Here at 51USstudy we have been prepping students for the redesigned SAT essay. While the old SAT essay engaged students by asking for examples from outside sources, the new one takes examples from a specified article and asks the student to deconstruct the author’s argument. What follows is a student’s redesigned SAT essay which responds to an article from the Los Angeles Times entitled ‘Stop Bullying The Soft Sciences’ (http://articles.latimes.com/2012/jul/12/opinion/la-oe-wilson-social-sciences-20120712)
In Timothy D Wilson’s “Stop Bullying the ‘Soft’ Sciences” article for the Los Angeles Times, he argues for the ‘Legitimacy’ of the sciences such as psychology and sociology in comparison to other sciences. He believes that the study of science “is not” limited to the study of molecules. By the end if the piece, the reader will likely find themselves nodding in accordance with what Wilson has to say, and this isn’t just because he’s right. Wilson makes such a compelling argument from his use of relevant real life examples, inclusive language, and rhetorical questions.

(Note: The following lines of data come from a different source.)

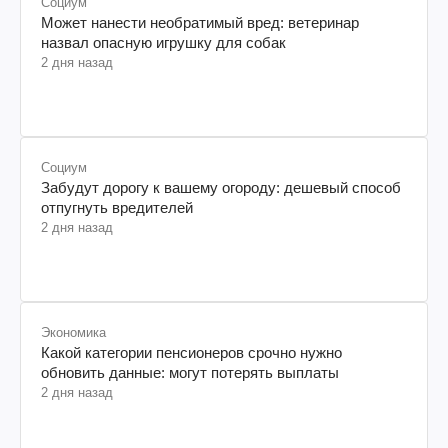
Социум
Может нанести необратимый вред: ветеринар
назвал опасную игрушку для собак
2 дня назад
Социум
Забудут дорогу к вашему огороду: дешевый способ
отпугнуть вредителей
2 дня назад
Экономика
Какой категории пенсионеров срочно нужно
обновить данные: могут потерять выплаты
2 дня назад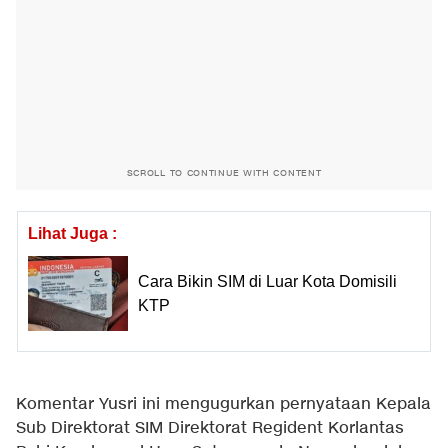
SCROLL TO CONTINUE WITH CONTENT
Lihat Juga :
Cara Bikin SIM di Luar Kota Domisili
KTP
Komentar Yusri ini mengugurkan pernyataan Kepala
Sub Direktorat SIM Direktorat Regident Korlantas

Evident logos usage through relevant examples used throughout the article provides Wilson’s argument with credibility. He says that some people have “probably benefitted from therapies such as cognitive behavioural therapy” to emphasize how social sciences and psychology are indeed important. He provides another example that says “psychological experiments have resulted in fewer lineups and interrogations, making it less likely that innocent people are convicted”. Both examples appeals to the reader’s sense of social justice and well being. Depression is known to be a common detrimental mental illness, and with Wilson’s reference to how psychology may help depression eases the reader into believing psychology and social sciences are important due to how they can help treat depression. Social justice and wrongful accusations are contemporary headlines close to everyone’s heart, and through Wilson’s use of a relevant real-life example, the reader is urged to feel as if the ‘soft’ sciences actually play an immense role on determining who actually belongs in jail. Without relevant examples, the reader would not be able to understand the things that the ‘soft’ sciences do.

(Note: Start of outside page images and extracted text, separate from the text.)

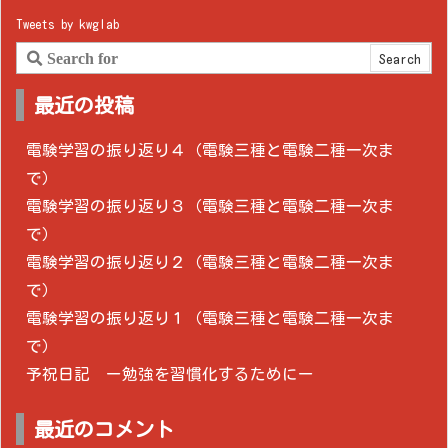
Tweets by kwglab
最近の投稿
電験学習の振り返り４（電験三種と電験二種一次ま
で）
電験学習の振り返り３（電験三種と電験二種一次ま
で）
電験学習の振り返り２（電験三種と電験二種一次ま
で）
電験学習の振り返り１（電験三種と電験二種一次ま
で）
予祝日記 ー勉強を習慣化するためにー
最近のコメント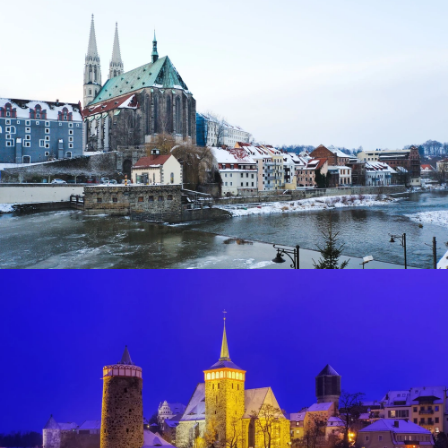
Pfarrkirche St.Peters in Görlitz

Rhetorical questions are a key component to this article and Wilson is sure to employ them to spur the reader’s opinion. Wilson questions the reader whether he/she has ever heard of a “stereotype threat”. This question aims to support Wilson’s claim that social sciences are of essence. The question is testing the reader’s knowledge of the ‘soft’ sciences, reflecting on Wilson’s belief that many members of the general public “ have skepticism on the rigors of social sciences”. Wilson’s word choice in the question “ ever heard…” suggests his belief that many of the articles’ readers would not know about “stereotype threat”. This causes the reader to truly understand how underappreciated social sciences are in contrast to the ‘hard’ ones. This rhetorical question allows the reader to understand that social sciences are ‘legitimate’.
Inclusive language is what is utilized in the article, which makes the argument so powerful. Usage of words such as “most of us”, “you” and “we” are included in order to make the reader feel involved with the issue at hand. This rhetorical technique supports the claim that social sciences are underappreciated. By including such a technique, the issue would feel close to the reader’s heart provoking a sentimental response of sorts. Inclusive language is used to reiterate the importance of social sciences.
Is is through many rhetorical devices that Wilson sells his argument. Rhetorical questions, relevant real-life examples and inclusive language all contribute to an exceptionally well-written argument. It is his utilization of these practices that makes this article worthy of recognition. Once one reads the piece they’ll be nodding along in accordance with Wilson, and it isn’t for no reason.